Según el estudio, los cargos brutos por infraestructura son, en líneas generales, similares en los Países Bajos, Bélgica y Alemania. Sin embargo, los costes netos difieren, ya que Bélgica y Alemania reembolsan parte de los cargos por infraestructura abonados por los operadores de transporte ferroviario de mercancías.
Bélgica concede una subvención de 1,20 euros por kilómetro-tren, mientras que Alemania reembolsa aproximadamente el 32,5 % de los costes de acceso a la vía, porcentaje que aumentará hasta el 36,8 % en 2026. En los Países Bajos no existe ningún régimen de subvenciones equivalente.
El estudio reveló que la explotación de un tren de contenedores de 1 200 toneladas desde Róterdam costará 1,55 euros por kilómetro en 2025, frente a los 0,88 euros por kilómetro desde Amberes. En consecuencia, los costes de infraestructura en la ruta neerlandesa son un 76 % más elevados que en la ruta belga.
Las tarifas de estacionamiento también varían considerablemente. Estacionar un tren de mercancías cuesta unos 18 euros por hora en los Países Bajos, mientras que en Bélgica existen instalaciones similares a un coste muy reducido o incluso gratuitas.
En el caso del transporte de productos químicos entre Róterdam y Ludwigshafen, los costes de infraestructura son aproximadamente un 25 % más elevados que los de un servicio comparable con origen en Amberes.

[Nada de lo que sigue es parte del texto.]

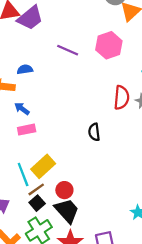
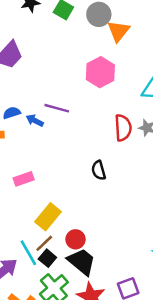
purple line: (68, 50) -> (57, 108), moved
blue arrow: (22, 109) -> (35, 121), moved
cyan line: (23, 174) -> (28, 253), moved

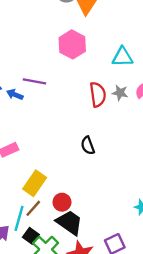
black semicircle: (99, 170) -> (88, 146), moved
cyan line: (28, 253) -> (19, 218), turned 50
black square: (47, 258) -> (31, 236), moved

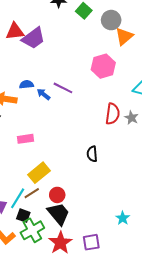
black square: (31, 236) -> (23, 216), turned -32

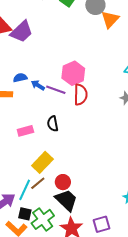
pink hexagon: (103, 66) -> (73, 73), moved
purple line: (63, 88) -> (56, 90), moved
red semicircle: (113, 114) -> (81, 95), moved
black semicircle: (92, 154) -> (53, 124), moved
black square: (23, 216) -> (25, 214), moved

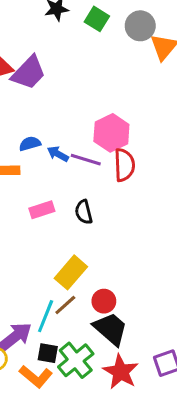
pink rectangle: (25, 131) -> (42, 210), moved

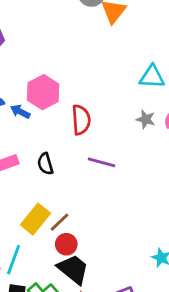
pink hexagon: (111, 133) -> (43, 92), moved
purple line: (86, 160) -> (101, 162), moved
brown line: (65, 305) -> (60, 222), moved

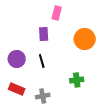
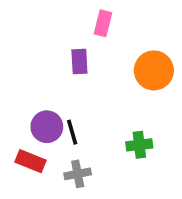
purple circle: (17, 59) -> (47, 127), moved
black line: (42, 61) -> (72, 132), moved

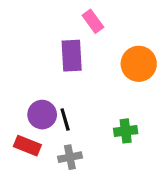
pink rectangle: (103, 23) -> (93, 21), turned -50
purple rectangle: (79, 61) -> (72, 56), size x1.4

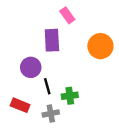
purple circle: (42, 115) -> (31, 67), moved
green cross: (126, 131) -> (70, 96), moved

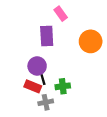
purple circle: (31, 67) -> (37, 66), moved
red rectangle: (20, 105) -> (33, 86), moved

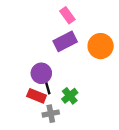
purple rectangle: (47, 36) -> (65, 41), moved, turned 66
green cross: (63, 86) -> (70, 96), turned -32

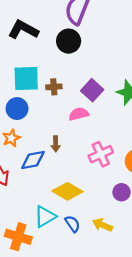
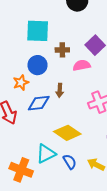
brown cross: (54, 87) -> (62, 50), moved
blue circle: (17, 109) -> (37, 65), moved

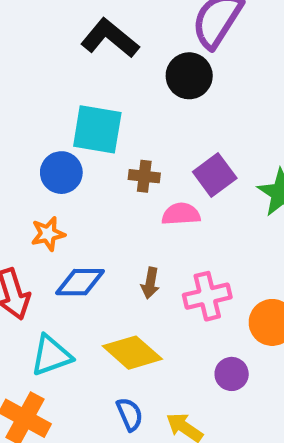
blue circle: (37, 65) -> (61, 173), moved
brown arrow: (60, 90) -> (150, 283), moved
cyan triangle: (46, 154) -> (51, 355), moved

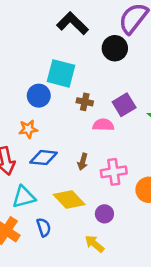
purple circle: (232, 374) -> (104, 214), moved
blue semicircle: (130, 414) -> (44, 227), moved

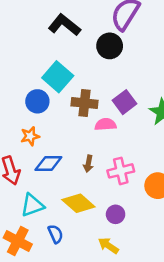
cyan square: (61, 73) -> (58, 77), turned 32
brown cross: (85, 102) -> (85, 103), size x1.5

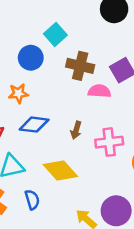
cyan square: (58, 77) -> (55, 34), size x0.7
purple circle: (116, 214) -> (116, 211), moved, size x1.5

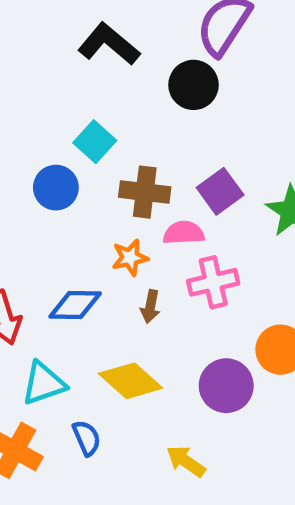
orange star: (18, 93) -> (130, 258), moved
pink cross: (109, 142) -> (213, 282), moved
purple circle: (116, 211) -> (226, 386), moved

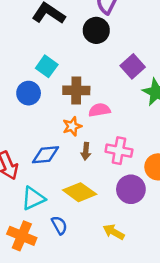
purple square: (220, 191) -> (133, 66), moved
pink cross: (213, 282) -> (119, 151), moved, turned 30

Se prevé que esta diferencia aumente hasta casi el 28 % en 2026. Se han detectado diferencias de costes similares en los corredores que dan servicio a la región alemana del Ruhr.
El estudio se encargó en un contexto de descenso del volumen de transporte ferroviario de mercancías a través de Róterdam. Entre 2022 y 2025, el tráfico ferroviario de mercancías con origen o destino en el puerto se redujo en aproximadamente un 17 %, sin tener en cuenta la disminución del transporte de carbón.
Según el estudio, los flujos de mercancías de corta distancia se están desplazando cada vez más hacia el transporte por carretera, mientras que los servicios ferroviarios de larga distancia se enfrentan a la competencia de otros puertos europeos. El informe también señala que los menores costes de infraestructura en otros lugares pueden influir en las decisiones sobre las rutas, lo que podría redirigir la carga hacia puertos competidores, aunque se seguiría generando tráfico ferroviario en la red neerlandesa.
ProRail y la Autoridad Portuaria de Róterdam han señalado que este índice de referencia ofrece una visión de la posición competitiva del transporte ferroviario de mercancías en los Países Bajos y pone de relieve el impacto de los programas nacionales de apoyo a las infraestructuras en los costes de los operadores.